Maduro attempts to seize power of Venezuelan legislature
Juan Guaidó climbs a railing in an attempt to reach the National Assembly building in Caracas, Jan. 5. Photo: Federico Parra/AFP via Getty Images
Venezuela’s government disrupted a National Assembly leadership election on Sunday, with security forces forcibly blocking opposition leader Juan Guaidó — who is recognized by the U.S. and nearly 60 other countries as the legitimate president — from entering the chamber so it could swear in a candidate loyal to President Nicolás Maduro.
Why it matters: Guaidó’s international legitimacy rests on the fact that, as assembly president, he is Venezuela’s highest-ranking official to have been democratically elected. Sunday's events could muddy those waters and further strengthen Maduro’s hold on power.

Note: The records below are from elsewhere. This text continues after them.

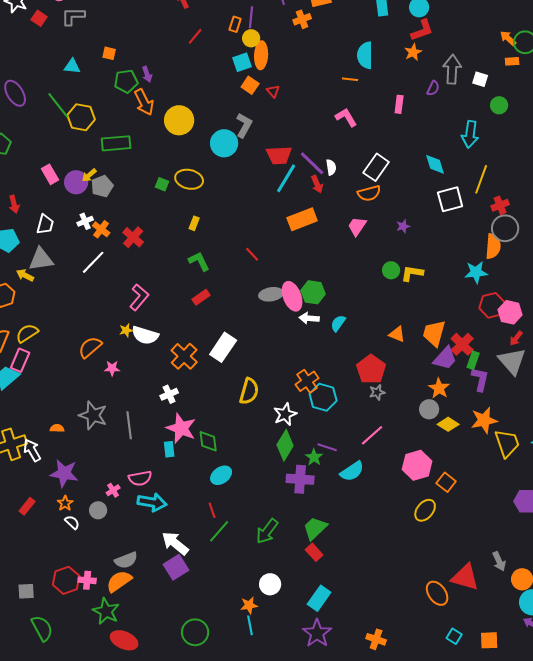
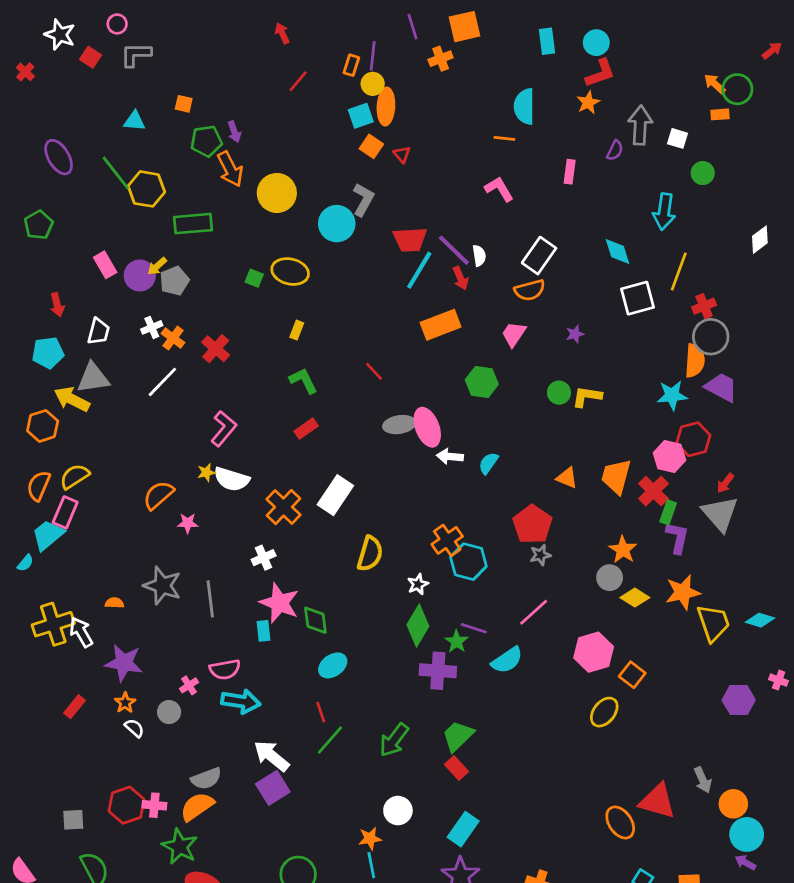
yellow arrow: (25, 275) -> (72, 399), size x1.5
green hexagon: (313, 292) -> (482, 382), moved
pink hexagon: (510, 312) -> (669, 456), moved
purple trapezoid: (445, 358) -> (721, 387), moved, turned -104
white star: (285, 414) -> (418, 584), size x0.7

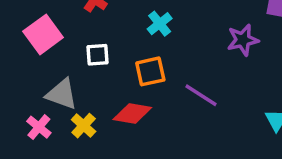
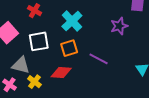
cyan cross: (160, 24) -> (72, 21), size x1.5
white square: (97, 55) -> (39, 41), size x1.5

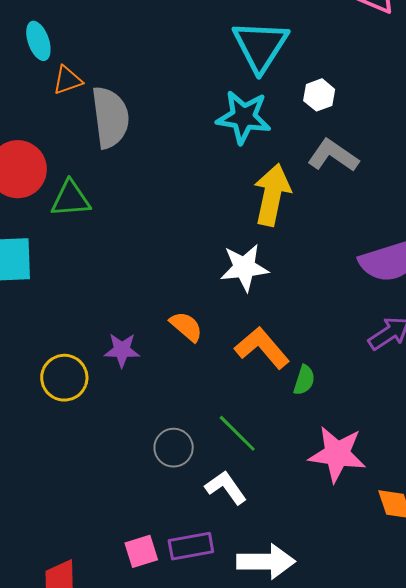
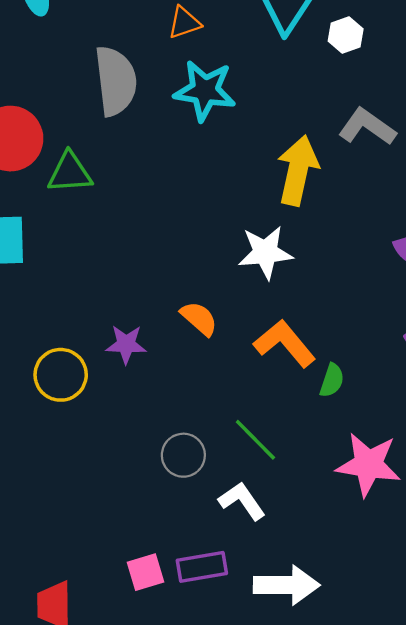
orange triangle: (67, 80) -> (184, 23), moved
white hexagon: (319, 95) -> (346, 35), moved
cyan star: (244, 117) -> (205, 91), moved

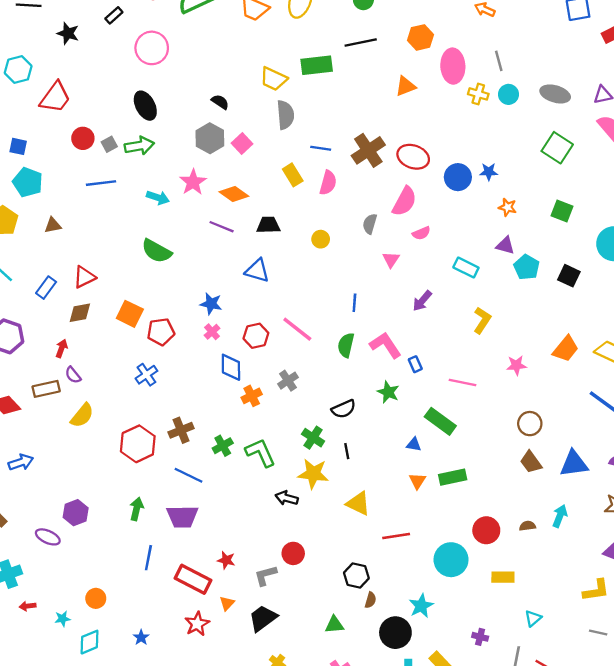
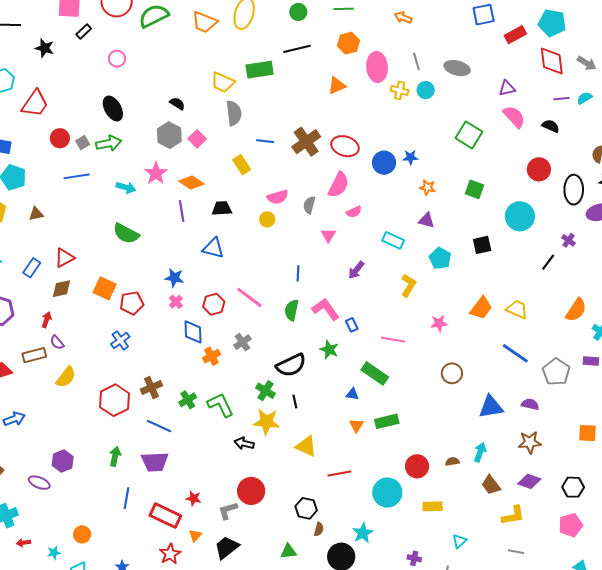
pink circle: (152, 48) -> (117, 59), size x0.6
gray ellipse: (555, 94) -> (457, 68), moved
pink semicircle: (328, 183) -> (278, 197), moved, turned 60
purple line: (222, 227) -> (182, 211), turned 60
cyan pentagon: (527, 267) -> (440, 258), moved
black square: (569, 276) -> (482, 245), turned -36
black semicircle: (344, 409) -> (291, 365), size x1.4
brown trapezoid: (531, 462) -> (491, 485), moved
red circle: (293, 553) -> (251, 491), size x1.4

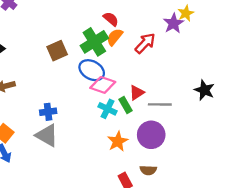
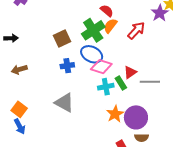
cyan cross: (107, 109) -> (106, 87), turned -35
blue cross: (48, 112) -> (67, 66), moved
gray triangle: (47, 135) -> (64, 103), moved
purple circle: (151, 135) -> (136, 117), moved

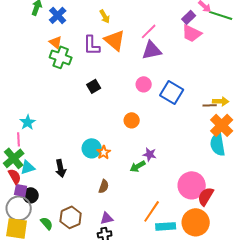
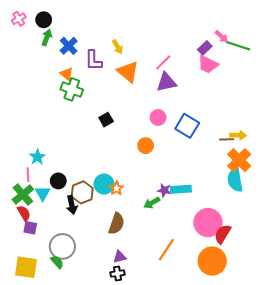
purple L-shape: (92, 45) -> (94, 60), moved
orange circle: (132, 120) -> (146, 146), moved
cyan triangle: (28, 167) -> (43, 193), moved, turned -42
brown semicircle: (104, 186) -> (116, 224), size x1.5
black circle: (31, 195) -> (58, 181), moved
gray circle: (19, 208) -> (62, 246), moved
brown hexagon: (71, 217) -> (82, 192), moved
cyan rectangle: (166, 226) -> (181, 189), moved

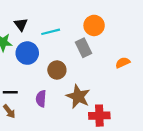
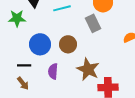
blue circle: (27, 53) -> (40, 44), moved

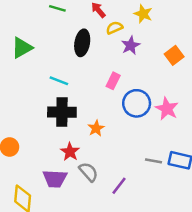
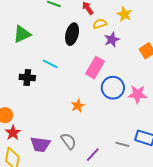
pink rectangle: (113, 81) -> (95, 68), size x1.5
pink star: (167, 109) -> (138, 94), turned -30
black cross: (62, 112) -> (27, 77), moved, size x0.7
red star: (70, 152) -> (13, 133), moved
gray line: (153, 161) -> (122, 144), moved

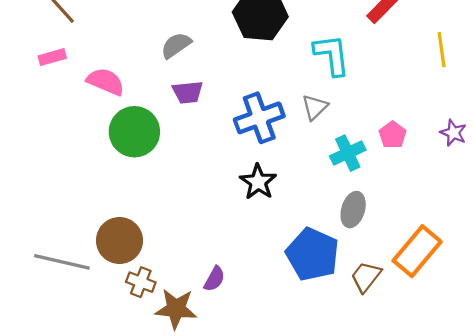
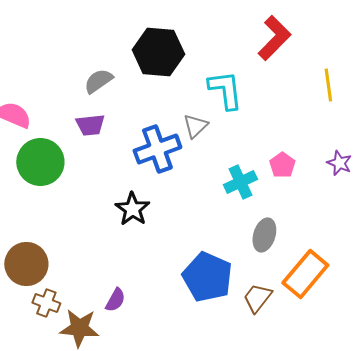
gray semicircle: (176, 45) -> (98, 81), moved
gray triangle: (315, 107) -> (195, 126), moved
black star: (258, 182) -> (132, 209), moved
gray ellipse: (353, 210) -> (264, 235), moved

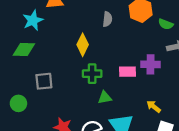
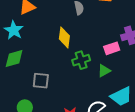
gray square: (44, 81) -> (41, 81), turned 30
green triangle: (105, 98) -> (104, 71), moved

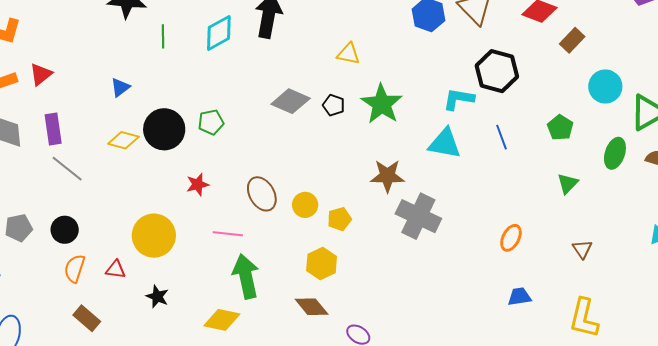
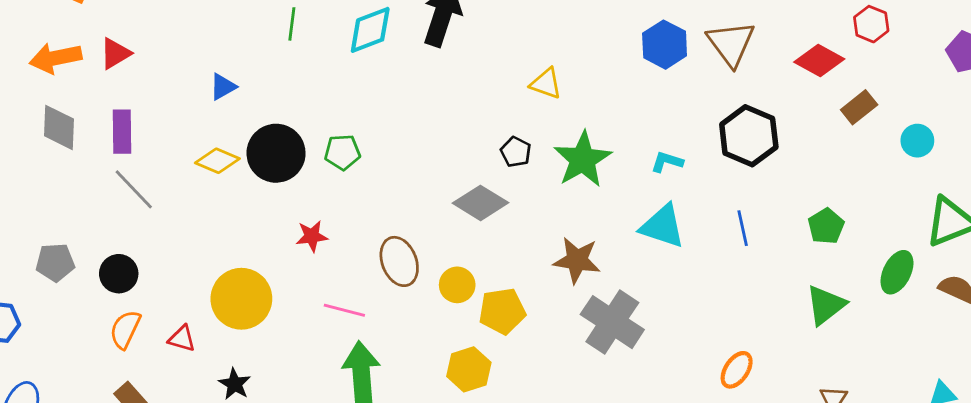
cyan circle: (605, 86) -> (917, 141), moved, size x0.7
cyan L-shape: (459, 99) -> (667, 162), moved, size x0.7
gray diamond: (291, 101) -> (480, 203), moved
green triangle: (568, 183) -> (826, 305), size x1.4
yellow pentagon: (339, 219) -> (502, 311), size x1.4

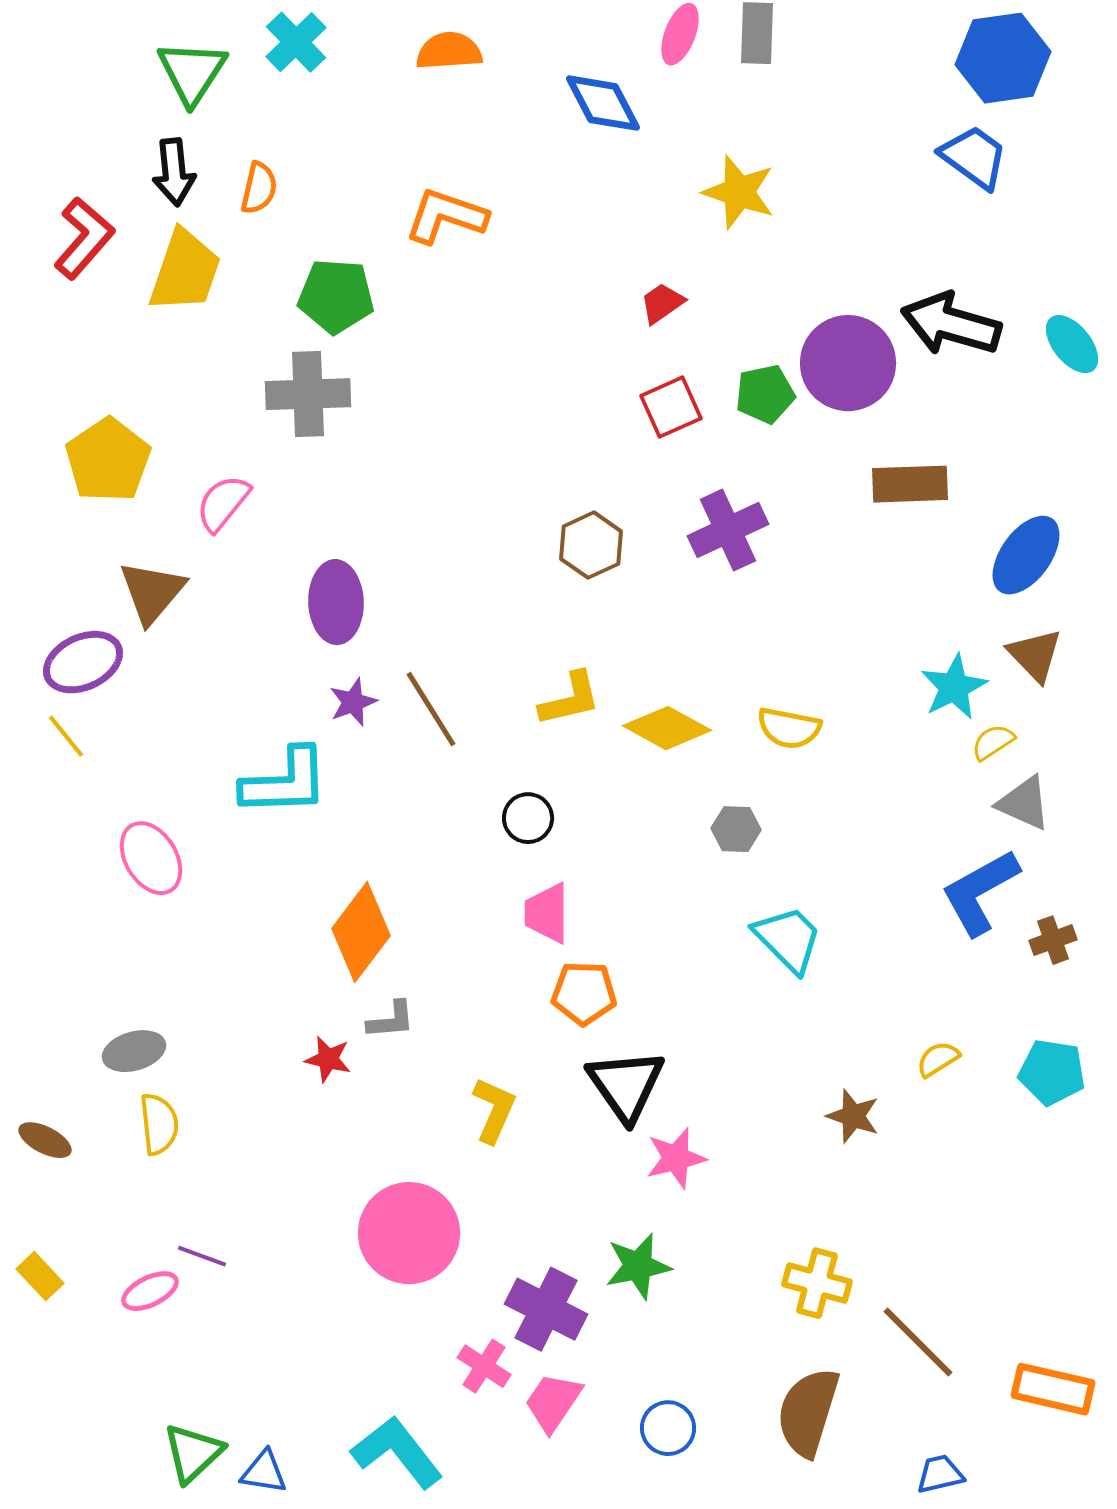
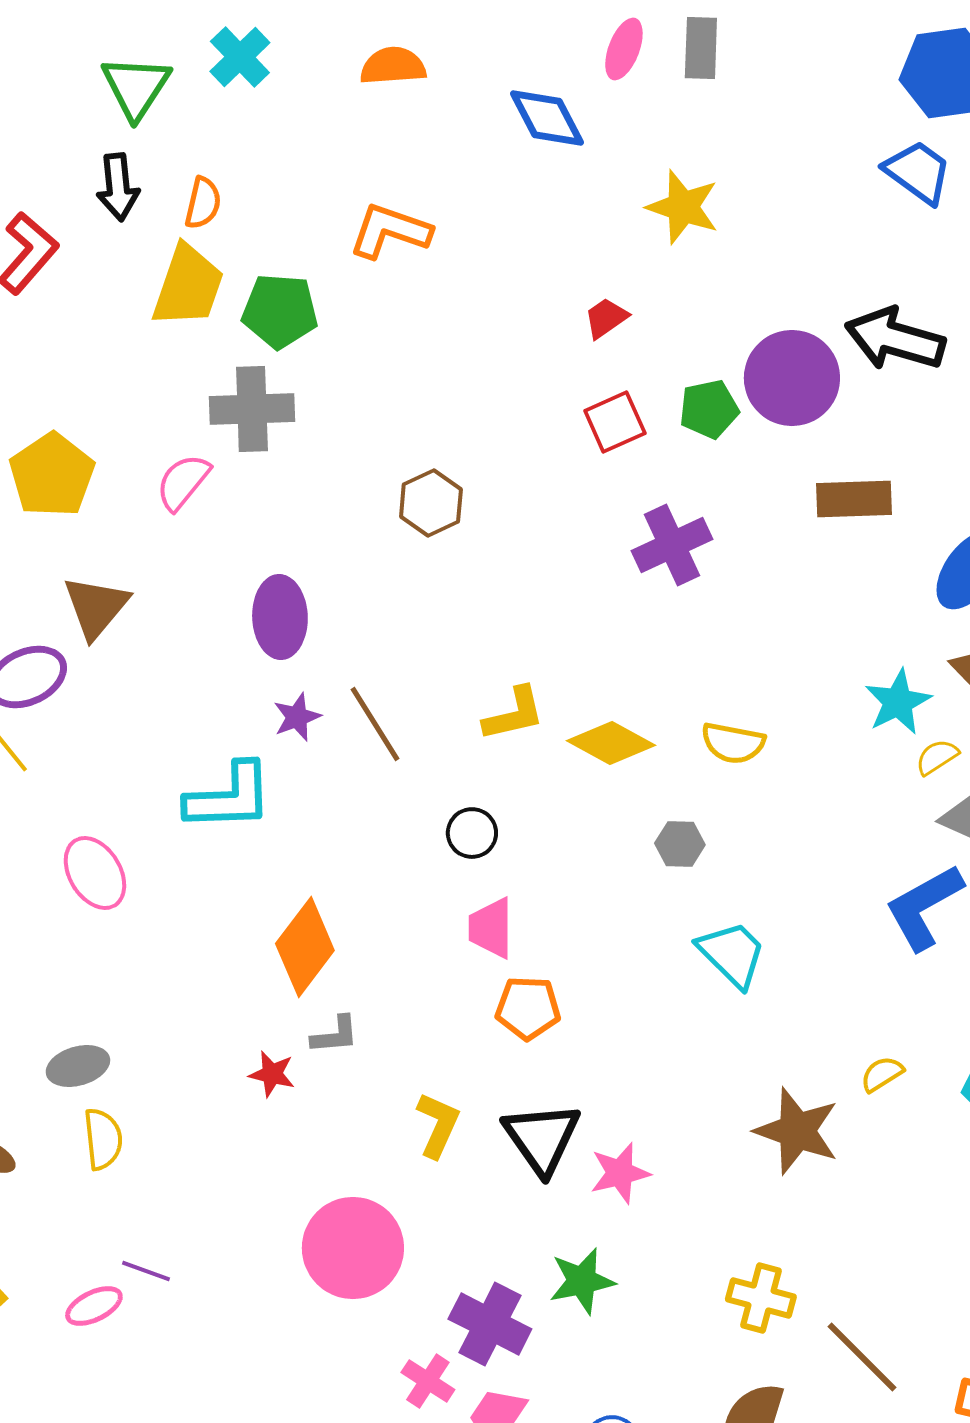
yellow trapezoid: (185, 271) -> (188, 286), moved
pink semicircle: (223, 503) -> (183, 482), moved
brown hexagon: (591, 545) -> (431, 503), moved
black triangle: (626, 1085) -> (542, 1138), moved
brown star: (853, 1116) -> (797, 1131), size x1.6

The big picture: The hope that desperate Venezuelans placed in Guaidó after he proclaimed himself president last January has gradually faded, particularly after an audacious attempt to seize power failed in April.
- Today, Maduro pressed his advantage. The move followed allegations that Maduro was attempting to use bribery to fix the vote.
- The opposition could struggle to regroup now after apparently losing control of what had been the last government institution not controlled by Maduro’s autocratic regime.
Flashback: Asked last month by Axios about this scenario — in which a Maduro loyalist claimed the assembly presidency by dubious means — Colombia’s ambassador to Washington shook his head: “We don't even want to think about that.”